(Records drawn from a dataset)

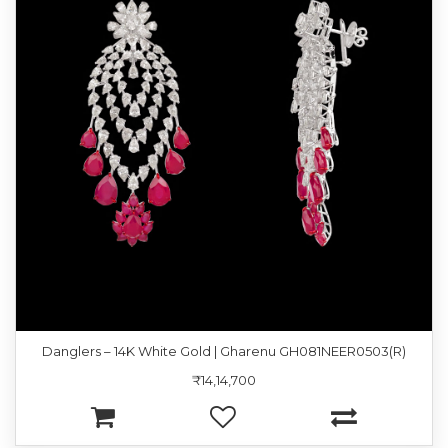
Danglers – 14K White Gold | Gharenu GH081NEER0503(R)
₹14,14,700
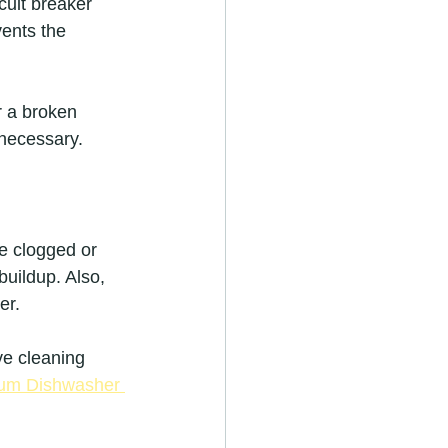
rcuit breaker 
vents the 
r a broken 
 necessary.
e clogged or 
buildup. Also, 
er.
ve cleaning 
tum Dishwasher 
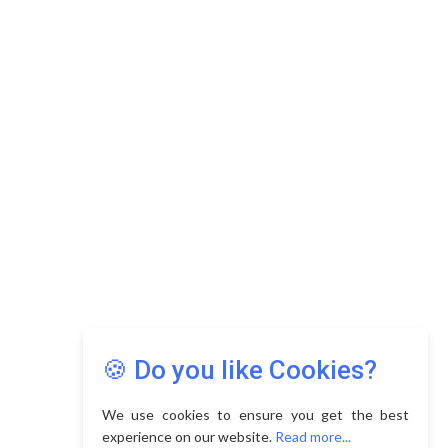
🍪 Do you like Cookies?
We use cookies to ensure you get the best
experience on our website.
Read more...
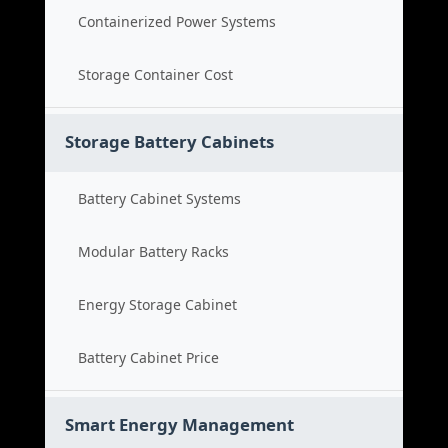
Containerized Power Systems
Storage Container Cost
Storage Battery Cabinets
Battery Cabinet Systems
Modular Battery Racks
Energy Storage Cabinet
Battery Cabinet Price
Smart Energy Management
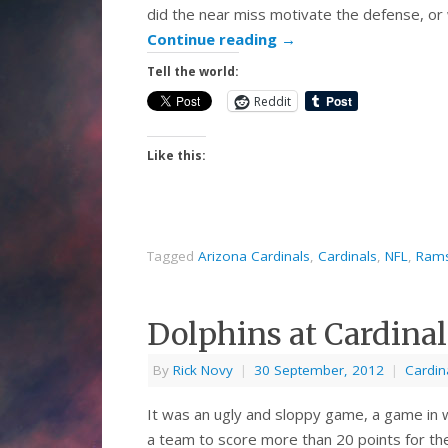
did the near miss motivate the defense, or
Continue reading
→
Tell the world:
Reddit
Like this:
Tagged
Arizona Cardinals
,
Cardinals
,
NFL
,
Ram
Dolphins at Cardina
By
Rick Novy
|
30 September, 2012
|
Cardin
It was an ugly and sloppy game, a game in 
a team to score more than 20 points for the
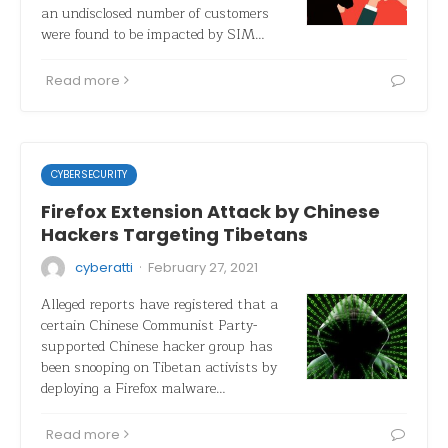
an undisclosed number of customers
were found to be impacted by SIM…
Read more
CYBERSECURITY
Firefox Extension Attack by Chinese
Hackers Targeting Tibetans
·
cyberatti
February 27, 2021
Alleged reports have registered that a
certain Chinese Communist Party-
supported Chinese hacker group has
been snooping on Tibetan activists by
deploying a Firefox malware…
Read more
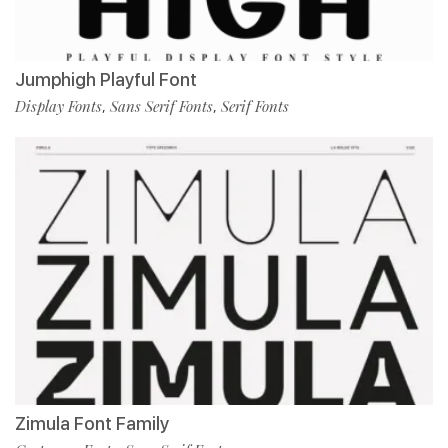
Jumphigh Playful Font
Display Fonts
Sans Serif Fonts
Serif Fonts
,
,
Zimula Font Family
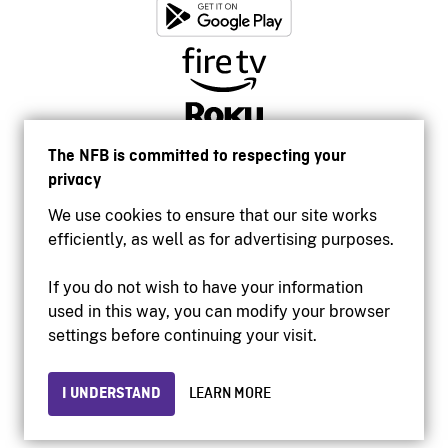
The NFB is committed to respecting your
privacy
We use cookies to ensure that our site works
efficiently, as well as for advertising purposes.
If you do not wish to have your information
used in this way, you can modify your browser
Accessibility
settings before continuing your visit.
Institutional website
Terms of use
Privacy
I UNDERSTAND
LEARN MORE
© 2026 National Film Board of Canada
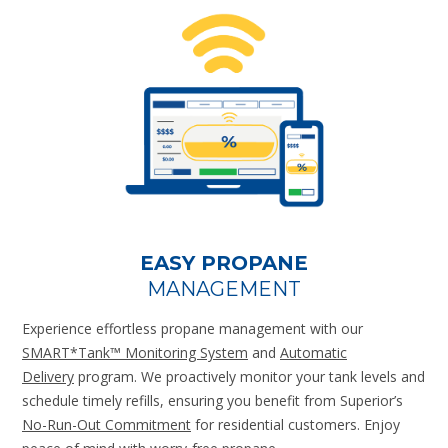
EASY PROPANE
MANAGEMENT
Experience effortless propane management with our
SMART*Tank™ Monitoring System
and
Automatic
Delivery
program. We proactively monitor your tank levels and
schedule timely refills, ensuring you benefit from Superior’s
No-Run-Out Commitment
for residential customers. Enjoy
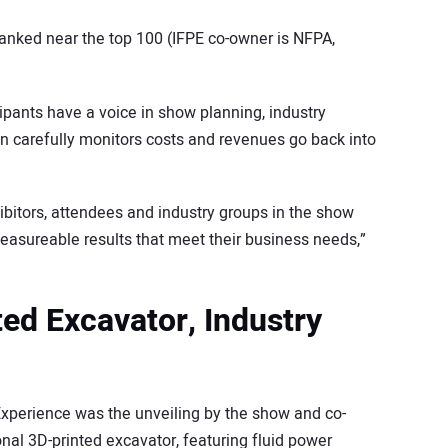
 ranked near the top 100 (IFPE co-owner is NFPA,
ipants have a voice in show planning, industry
n carefully monitors costs and revenues go back into
bitors, attendees and industry groups in the show
easureable results that meet their business needs,”
ted Excavator, Industry
perience was the unveiling by the show and co-
ional 3D-printed excavator, featuring fluid power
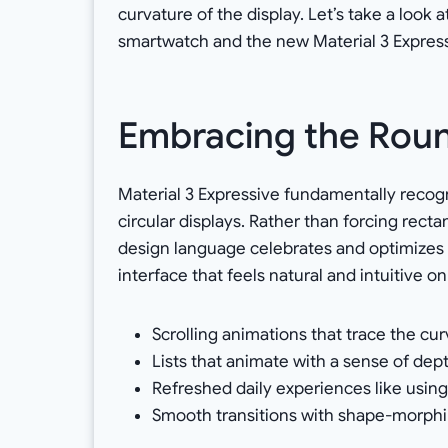
curvature of the display. Let’s take a loo
smartwatch and the new Material 3 Expres
Embracing the Roun
Material 3 Expressive fundamentally reco
circular displays. Rather than forcing rec
design language celebrates and optimizes for
interface that feels natural and intuitive on
Scrolling animations that trace the cur
Lists that animate with a sense of dep
Refreshed daily experiences like using
Smooth transitions with shape-morphi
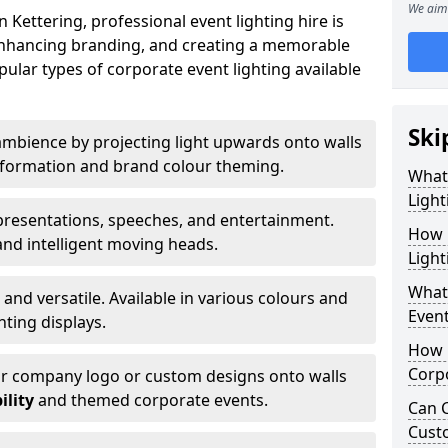
We aim 
Kettering, professional event lighting hire is
, enhancing branding, and creating a memorable
ular types of corporate event lighting available
Ski
mbience by projecting light upwards onto walls
ansformation and brand colour theming.
What
Light
 presentations, speeches, and entertainment.
How 
and intelligent moving heads.
Light
What 
 and versatile. Available in various colours and
Event
hting displays.
How L
Corpo
ur company logo or custom designs onto walls
ility
and themed corporate events.
Can C
Cust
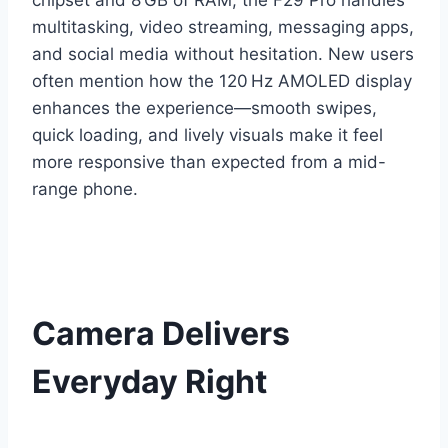
chipset and 8 GB of RAM, the F29 Pro handles
multitasking, video streaming, messaging apps,
and social media without hesitation. New users
often mention how the 120 Hz AMOLED display
enhances the experience—smooth swipes,
quick loading, and lively visuals make it feel
more responsive than expected from a mid-
range phone.
Camera Delivers
Everyday Right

> **Aim of the task**: Output each record verbatim, but skip anything that is a picture.

> **Problem solution**:
Danglers – 14K White Gold | Gharenu GH081NEER0503(R)
₹14,14,700
rcuit breaker 
vents the 
r a broken 
 necessary.
e clogged or 
buildup. Also, 
er.
ve cleaning 
tum Dishwasher 
🍪 Do you like Cookies?
We use cookies to ensure you get the best
experience on our website.
Read more...
Containerized Power Systems
Storage Container Cost
Storage Battery Cabinets
Battery Cabinet Systems
Modular Battery Racks
Energy Storage Cabinet
Battery Cabinet Price
Smart Energy Management
did the near miss motivate the defense, or
Continue reading
→
Tell the world:
Reddit
Like this:
Tagged
Arizona Cardinals
,
Cardinals
,
NFL
,
Ram
Dolphins at Cardina
By
Rick Novy
|
30 September, 2012
|
Cardin
It was an ugly and sloppy game, a game in 
a team to score more than 20 points for the
an undisclosed number of customers
were found to be impacted by SIM…
Read more
CYBERSECURITY
Firefox Extension Attack by Chinese
Hackers Targeting Tibetans
·
cyberatti
February 27, 2021
Alleged reports have registered that a
certain Chinese Communist Party-
supported Chinese hacker group has
been snooping on Tibetan activists by
deploying a Firefox malware…
Read more
Jumphigh Playful Font
Display Fonts
Sans Serif Fonts
Serif Fonts
,
,
Zimula Font Family
The NFB is committed to respecting your
privacy
We use cookies to ensure that our site works
efficiently, as well as for advertising purposes.
If you do not wish to have your information
used in this way, you can modify your browser
Accessibility
settings before continuing your visit.
Institutional website
Terms of use
Privacy
I UNDERSTAND
LEARN MORE
© 2026 National Film Board of Canada
EASY PROPANE
MANAGEMENT
Experience effortless propane management with our
SMART*Tank™ Monitoring System
and
Automatic
Delivery
program. We proactively monitor your tank levels and
schedule timely refills, ensuring you benefit from Superior’s
No-Run-Out Commitment
for residential customers. Enjoy
 ranked near the top 100 (IFPE co-owner is NFPA,
ipants have a voice in show planning, industry
n carefully monitors costs and revenues go back into
bitors, attendees and industry groups in the show
easureable results that meet their business needs,”
ted Excavator, Industry
perience was the unveiling by the show and co-
ional 3D-printed excavator, featuring fluid power
curvature of the display. Let’s take a loo
smartwatch and the new Material 3 Expres
Embracing the Roun
Material 3 Expressive fundamentally reco
circular displays. Rather than forcing rec
design language celebrates and optimizes for
interface that feels natural and intuitive on
Scrolling animations that trace the cur
Lists that animate with a sense of dep
Refreshed daily experiences like using
Smooth transitions with shape-morphi
We aim 
Kettering, professional event lighting hire is
, enhancing branding, and creating a memorable
ular types of corporate event lighting available
Ski
mbience by projecting light upwards onto walls
ansformation and brand colour theming.
What
Light
 presentations, speeches, and entertainment.
How 
and intelligent moving heads.
Light
What 
 and versatile. Available in various colours and
Event
hting displays.
How L
Corpo
ur company logo or custom designs onto walls
ility
and themed corporate events.
Can C
Cust
chipset and 8 GB of RAM, the F29 Pro handles
multitasking, video streaming, messaging apps,
and social media without hesitation. New users
often mention how the 120 Hz AMOLED display
enhances the experience—smooth swipes,
quick loading, and lively visuals make it feel
more responsive than expected from a mid-
range phone.
Camera Delivers
Everyday Right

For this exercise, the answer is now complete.